IIRC I've read here that there is a possible loss of up to -2db (someone will correct me if I'm wrong) whilest utilizing a diplexer...sometimes enough to impact your signal, sometimes not.

I've got one setup with all OTA channels coming in between 79-90 (direct cable run from antenna), and I'll soon be hooking up a 2nd. Unfortunately for me I cannot do the 2nd wall drop so I've just purchased a couple Eagle Aspen diplexers off Ebay ($12 incl shipping) and will be putting them to the test.
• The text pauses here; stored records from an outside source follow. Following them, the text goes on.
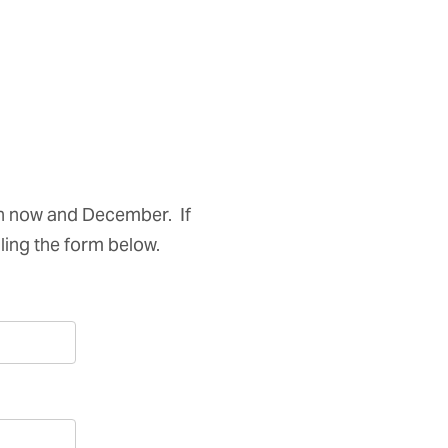
n now and December. If
illing the form below.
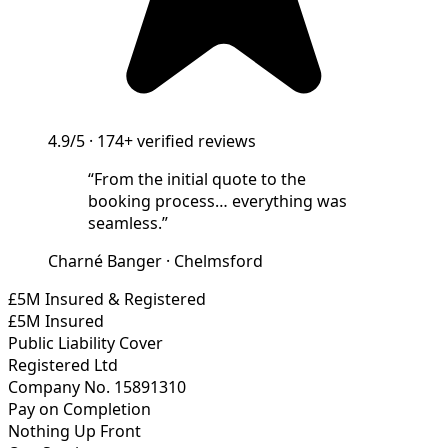
4.9/5
·
174+
verified reviews
“
From the initial quote to the
booking process… everything was
seamless.
”
Charné Banger
·
Chelmsford
£5M Insured & Registered
£5M Insured
Public Liability Cover
Registered Ltd
Company No. 15891310
Pay on Completion
Nothing Up Front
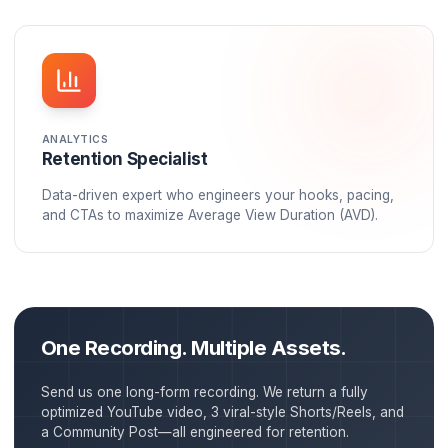
STRATEGY
Account Manager
Your dedicated point of contact who understands y
brand, goals, and audience. They develop content
strategies aligned with growth.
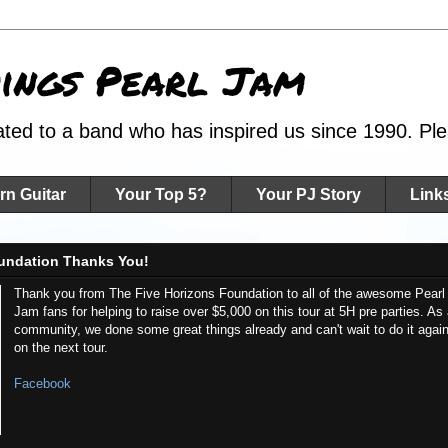
hings Pearl Jam
ated to a band who has inspired us since 1990. Plea
rn Guitar
Your Top 5?
Your PJ Story
Link
undation Thanks You!
Thank you from The Five Horizons Foundation to all of the awesome Pearl
Jam fans for helping to raise over $5,000 on this tour at 5H pre parties. As
community, we done some great things already and can't wait to do it agai
on the next tour.
Facebook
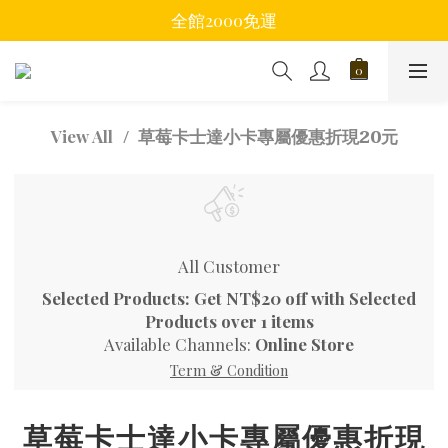
全館2000免運
草莓卡士達小卡專屬優惠折現20元
View All
All Customer
Selected Products: Get NT$20 off with Selected
Products over 1 items
Available Channels:
Online Store
Term & Condition
草莓卡士達小卡專屬優惠折現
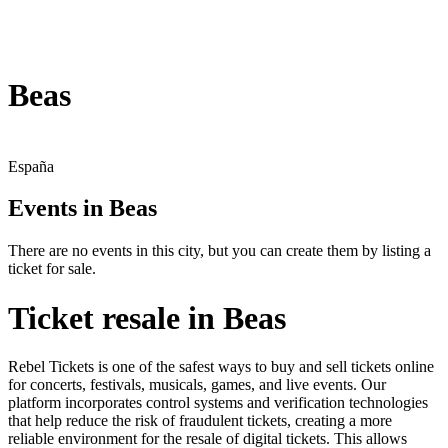
Beas
España
Events in Beas
There are no events in this city, but you can create them by listing a
ticket for sale.
Ticket resale in Beas
Rebel Tickets is one of the safest ways to buy and sell tickets online
for concerts, festivals, musicals, games, and live events. Our
platform incorporates control systems and verification technologies
that help reduce the risk of fraudulent tickets, creating a more
reliable environment for the resale of digital tickets. This allows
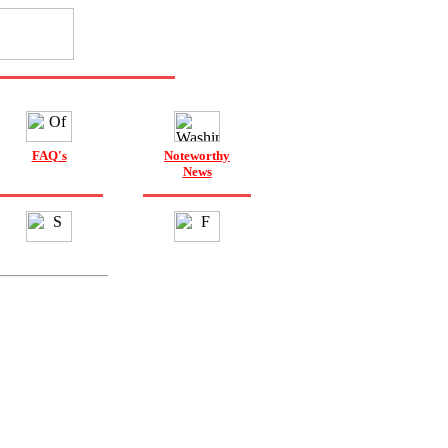
FAQ's
Noteworthy
News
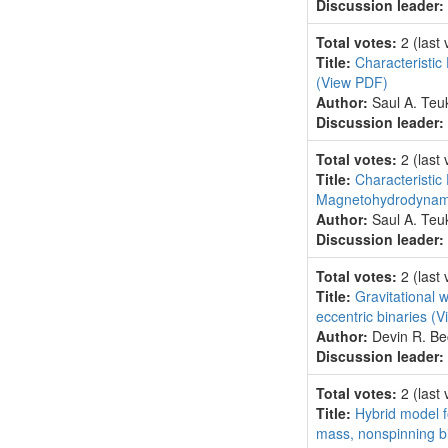
Discussion leader:
Total votes:
2
(last
Title:
Characteristic
(View PDF)
Author:
Saul A. Teu
Discussion leader:
Total votes:
2
(last
Title:
Characteristic 
Magnetohydrodyna
Author:
Saul A. Teu
Discussion leader:
Total votes:
2
(last
Title:
Gravitational w
eccentric binaries
(V
Author:
Devin R. Be
Discussion leader:
Total votes:
2
(last
Title:
Hybrid model f
mass, nonspinning b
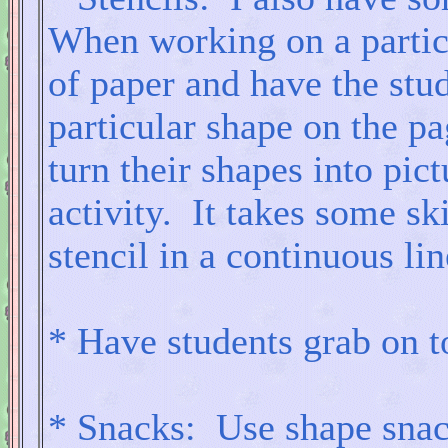
When working on a particul
of paper and have the stu
particular shape on the p
turn their shapes into pic
activity. It takes some ski
stencil in a continuous lin
* Have students grab on to
* Snacks: Use shape snack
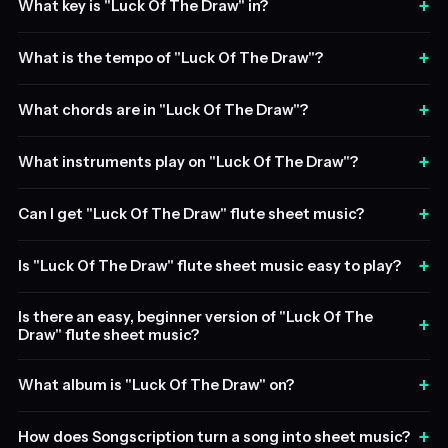
+
What key is "Luck Of The Draw" in?
+
What is the tempo of "Luck Of The Draw"?
+
What chords are in "Luck Of The Draw"?
+
What instruments play on "Luck Of The Draw"?
+
Can I get "Luck Of The Draw" flute sheet music?
+
Is "Luck Of The Draw" flute sheet music easy to play?
Is there an easy, beginner version of "Luck Of The
+
Draw" flute sheet music?
+
What album is "Luck Of The Draw" on?
+
How does Songscription turn a song into sheet music?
Hopefully all channels will come in w/o problem....


----------



## the_bode (Aug 10, 2005)

I bought a cheap Radio Shack in-line powered signal amplifier, and it mitigated the signal loss via the diplexer.


----------



## TyroneShoes (Sep 6, 2004)

cliffbig said:


> ...can anyone tell me if using an external antenna and a diplexer to merge the signal and bring it in through the DirecTV cable run will negatively impact my satellite dish or antenna signal at all?...One friend had said that he thought that diplexing the signal through the DirecTV cable would lower my signal quality and increase macroblocking and pixellation on DirecTV. Anyone know if that's true?
> 
> cliff biggers


Adding a diplexor does two things that can be considered negative in their impact (it is a compromise to share a downlead, after all). It will increase the amount of reflected signal in the downlead (higher VSWR) which can lower the signal and make it harder to lock, and it will lower the signal level directly on some frequencies due to the filtering. It may be negligible, or it may be enough to make a difference. It will affect continued signal reception _integrity_, but can have no affect on picture quality when the picture is actually locked.

Try a different (better) set of diplexors, or abandon them in favor of a home run. If this is an initial setup, having diplexor issues will just confuse the reception/tuning issue, so I would try a temp home run at least until the antenna system is set up properly.


----------